Tutte le profezie del VT si sono avverate con Cristo. Ognuna al proprio tempo e ruolo. Malachia parla della figura del Giovanni Battista, in cui tutti coloro che temono il Signore devono smettere di lamentarsi, fare penitenza ed osservare la legge e i precetti dell'Oreb. Durante la predicazione Cristo insegnò loro la vera legge dell'Oreb, persa durante i secoli e contaminata da precetti umani (Mr 7 1,23).

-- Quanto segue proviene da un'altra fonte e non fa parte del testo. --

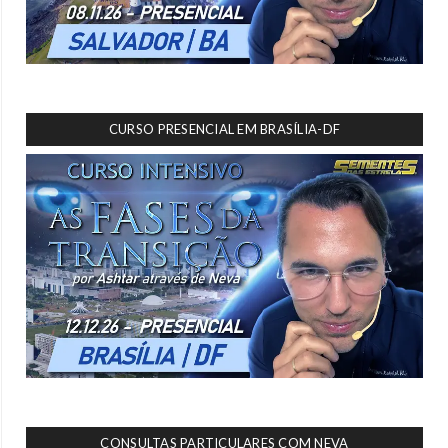
CURSO PRESENCIAL EM BRASÍLIA-DF
CONSULTAS PARTICULARES COM NEVA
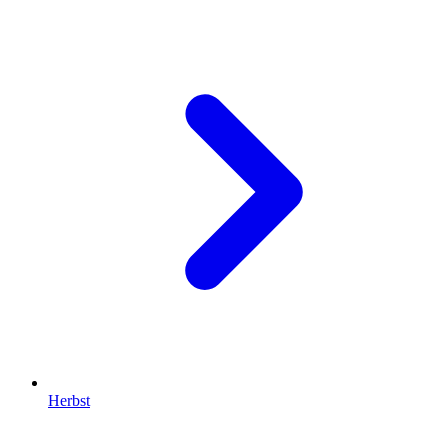
Herbst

Geremia si concentra sulla nuova alleanza tramite il sangue di Cristo. Questa nuova alleanza sostituisce la legge dell'Oreb, legge di schiavitù. Gesù ha inaugurato il Regno di Dio, la Gerusalemme celeste, per coloro che sono chiamati e si trovano scritti nel libro della vita. Questo Regno non deve venire è già in atto e raccoglie uomini di tutte le tribù e nazioni.
Paolo nella lettera a Galati cap.4 descrive benissimo la funzione delle due legge paragonandole a Sara e Agar. Quest'ultima, la schiava, è il simbolo della legge dell'Oreb.

Perché allora Malachia spingere verso la legge di schiavitù (Oreb)?
Perché la conversione del popolo doveva prima avvenire tramite questa legge. Dovevano ritornare a Dio in questo modo.